The conventional advice when scouring the classifieds for family-friendly transport is to head on over to the section titled MPVs. But to anyone with even the merest hint of Castrol’s finest in their veins, those three letters are enough to fill the heart with dread and despair.
Thankfully, for the price of a lightly soiled Ford Galaxy, there are far more interesting options out there. We take a look at just a few.
Volvo 240 Estate
Looking for all the world like an escapee from Minecraft, the blocky Volvo 240 has earned a variety of reputations over the years. Revered for its safety when new (even the rear-facing seats had three-point belts), as the years wore on it began to be seen as a semi-ironic anti-hero, before finally achieving cult status. There are a number of reasons for that – it’s practical in a way only a car this boxy can be, it’s easy to work on, desperately dependable and, after a 20-year production run, there are a surprising number of original survivor cars still kicking around. For the ultimate in Scandi-cool hunt out a GLT model, with its blacked-out exterior trim and chunky Virgo alloy wheels.
Mercedes-Benz W124 Estate
For those with more Germanic leanings, Mercedes offered their own take on the jumpseat-equipped wagon. Unlike its predecessor, the estate (officially known as S124) was developed alongside the W124 saloon, and today is regarded as one of the last of the ‘over-engineered’ Mercedes. There are still problems, though. Rust has culled their numbers somewhat, and electrical gremlins are not unusual, but if the idea of piloting the Bundesbank appeals, it’s worth picking one up now before the values climb too high.

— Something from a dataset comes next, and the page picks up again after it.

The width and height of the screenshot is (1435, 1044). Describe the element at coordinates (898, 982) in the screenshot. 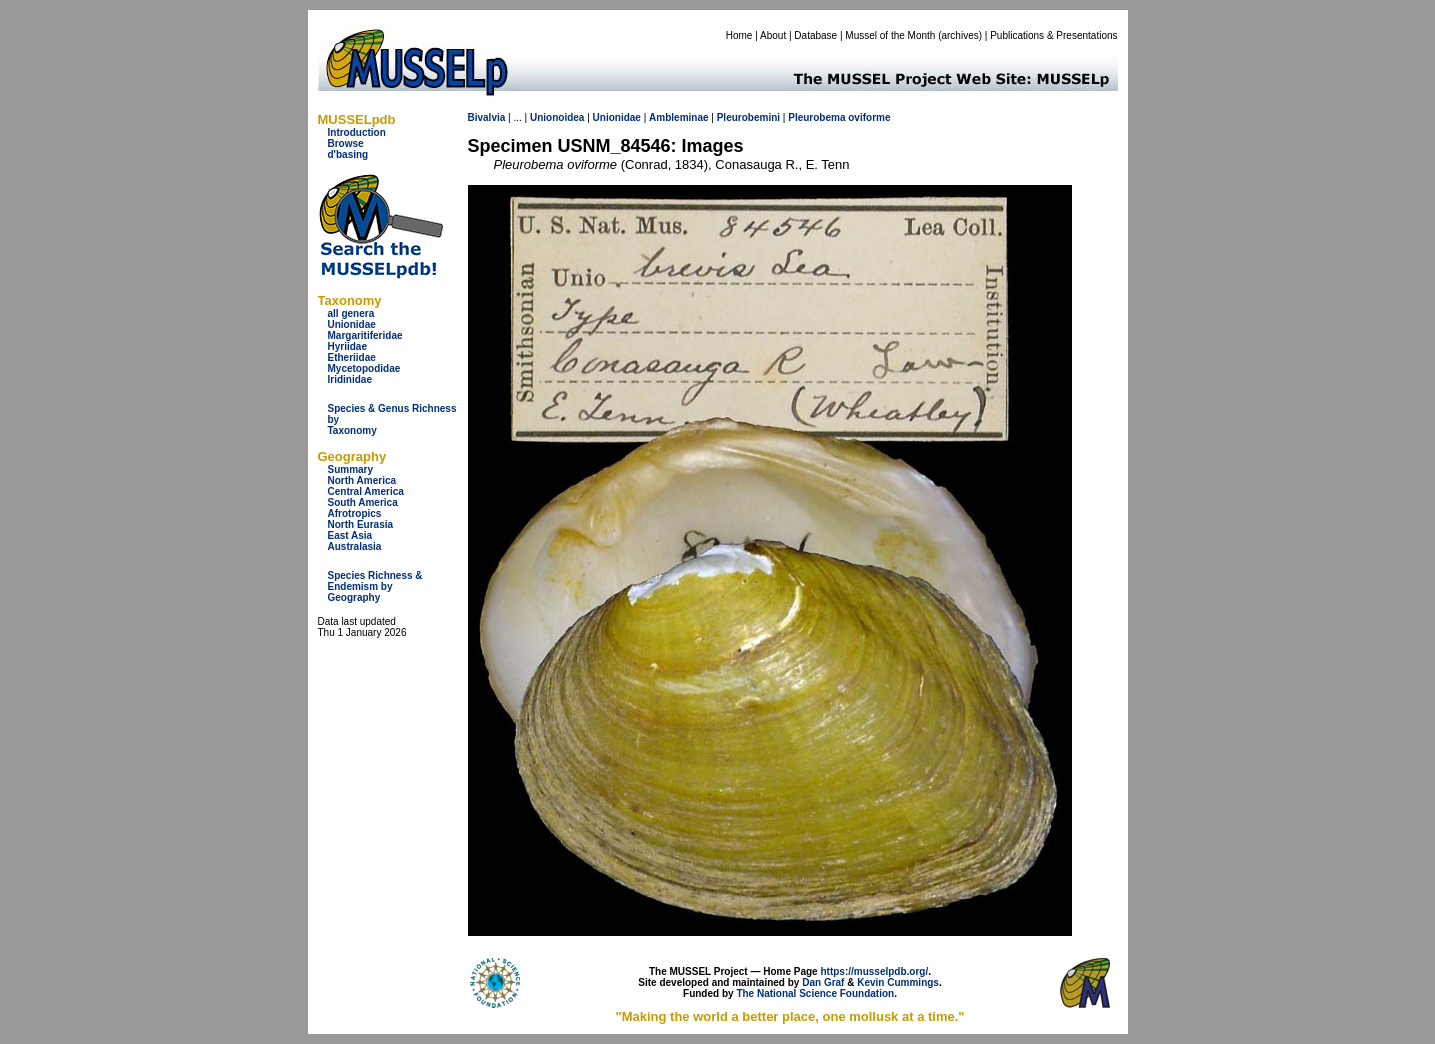 I see `Kevin Cummings` at that location.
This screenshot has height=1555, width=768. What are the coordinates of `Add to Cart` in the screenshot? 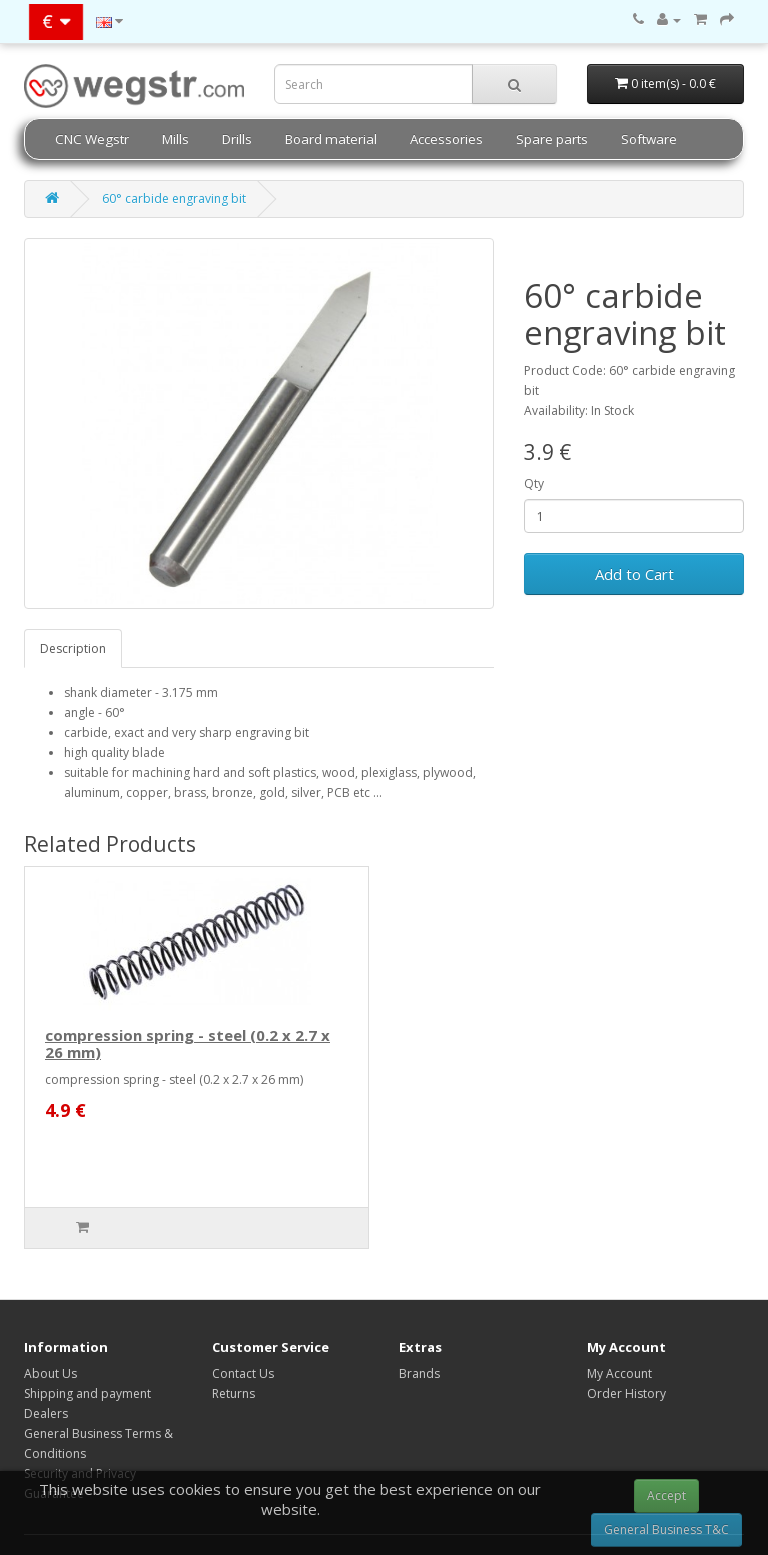 It's located at (634, 574).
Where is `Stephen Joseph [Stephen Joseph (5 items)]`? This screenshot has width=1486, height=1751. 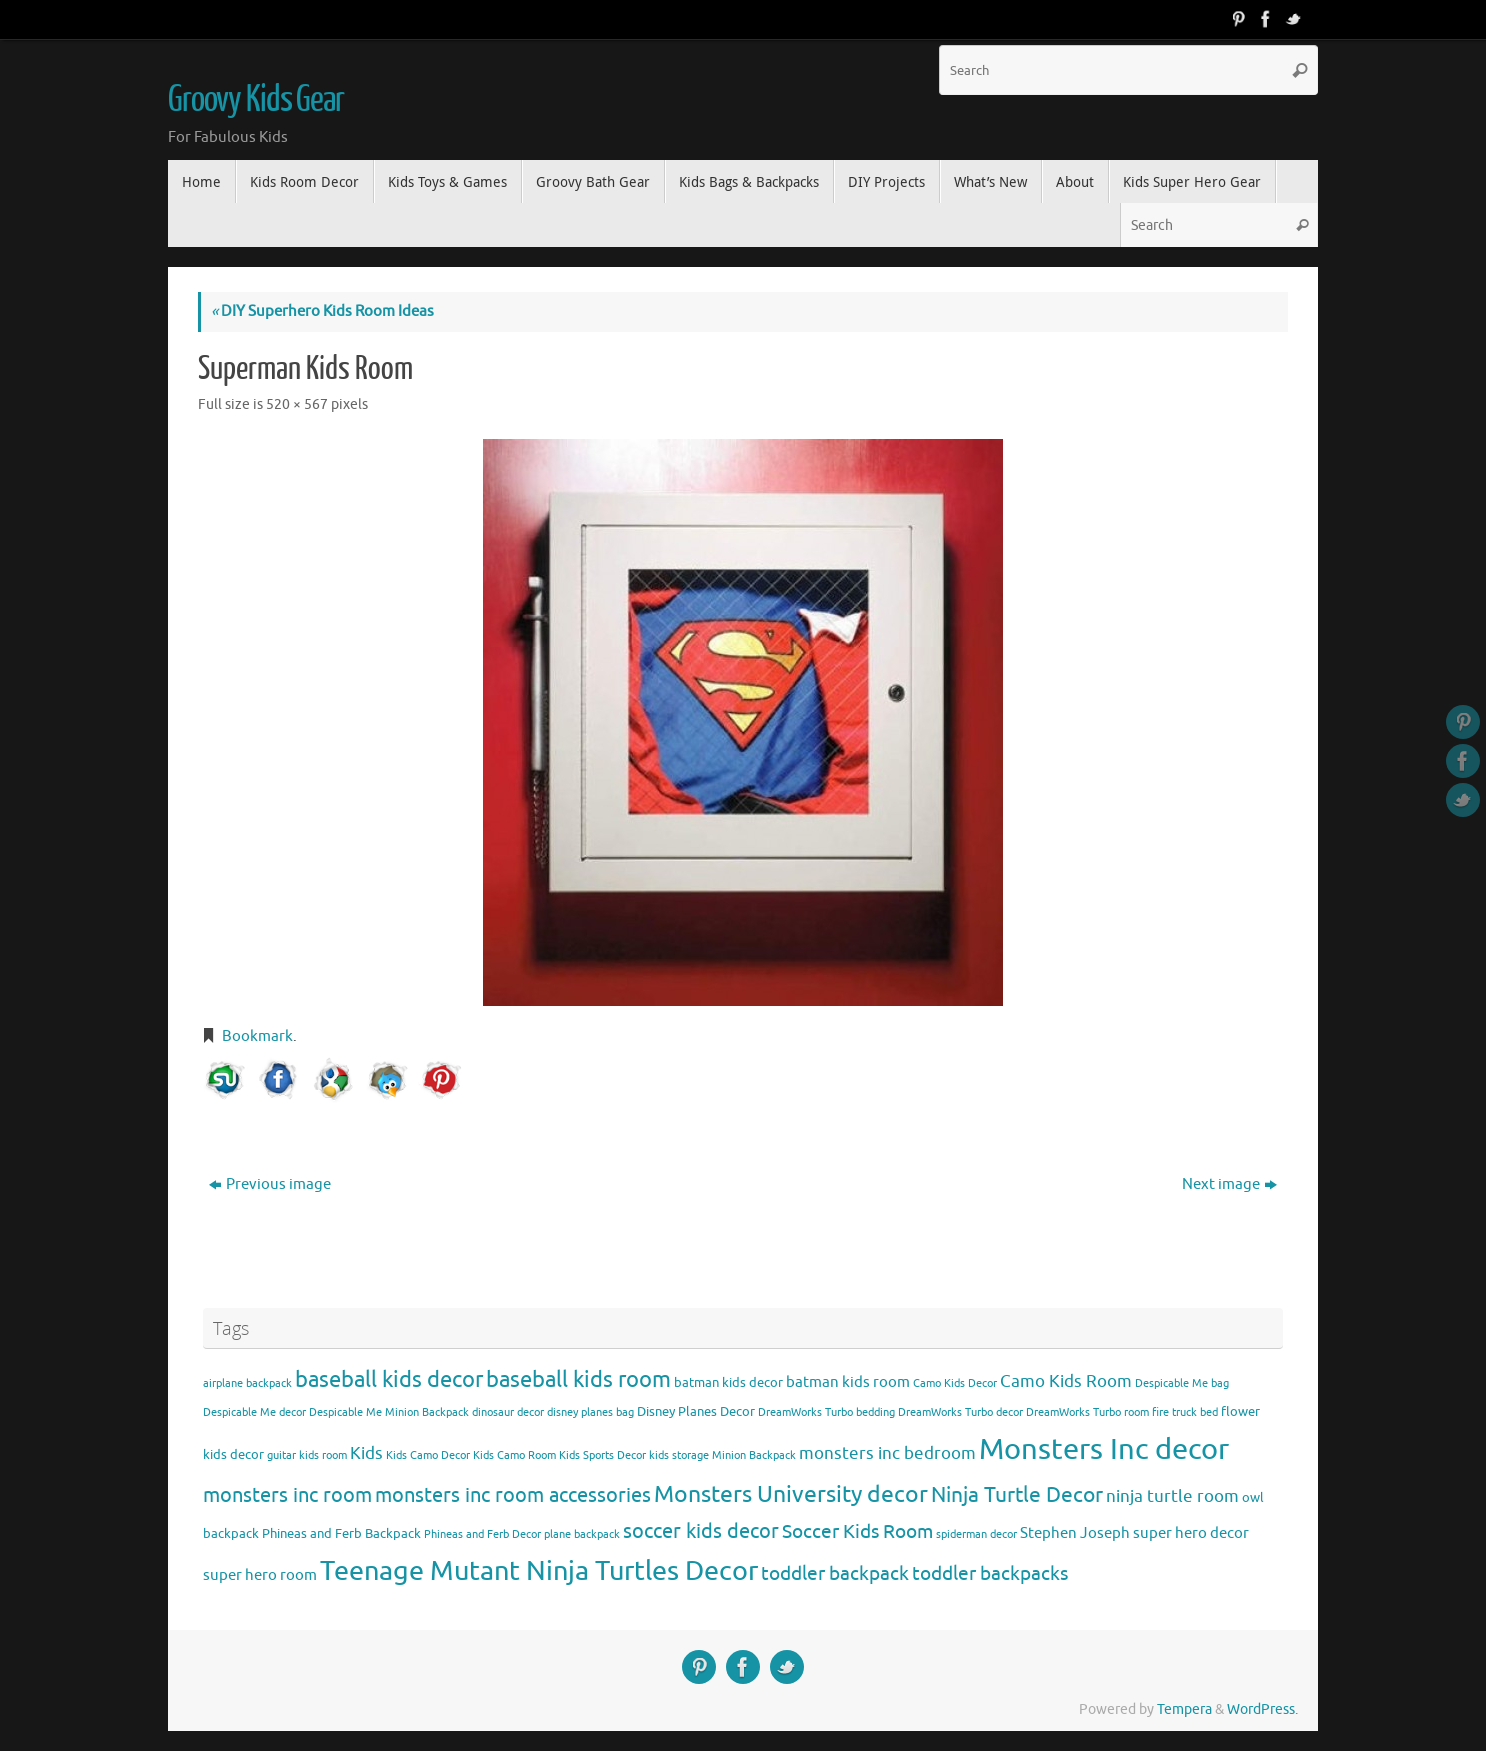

Long before the Range Rover began crunching up the gravel driveways of many stately homes, Jeep gave birth to what is arguably the first luxury 4x4. Launched in 1962 and despite being built on a chassis that had more in common with a truck, the Wagoneer offered six- and later eight-cylinder engines, independent suspension, air conditioning, and a sense of luxury its domestic competition could only dream of. In fact, so right-first-time was it that it remained in production with only minimal changes for 29 years. With a new Grand Wagoneer on the way, now is the time to grab a slab of ground-breaking Americana.
Citroen DS Safari
If the idea of something unusual appeals, there’s nothing more left-field than a Citroen DS. Except perhaps the DS Safari, which takes the quirkiness factor and cranks it up to eleven. Its 1958 debut saw the rakish fibreglass roof replaced by an extended steel silhouette to accommodate a heavily-laden roof rack, plus a pair of fold-out seats in the boot.
Daimler DS420 Limousine
For something a little more regal, it would be hard to beat a Daimler Limo. The DS420 borrowed heavily from the Jaguar 420G, its coach-built body extended by 24 inches to maximise passenger space and comfort: three sat on a six-foot wide bench seat, while another three could perch on folding seats. All were separated from the driver by a sliding glass partition that offers a solution to noisy children. While today many have carved out a niche as the perfect wedding car, no other limousine has offered service to more reigning monarchs.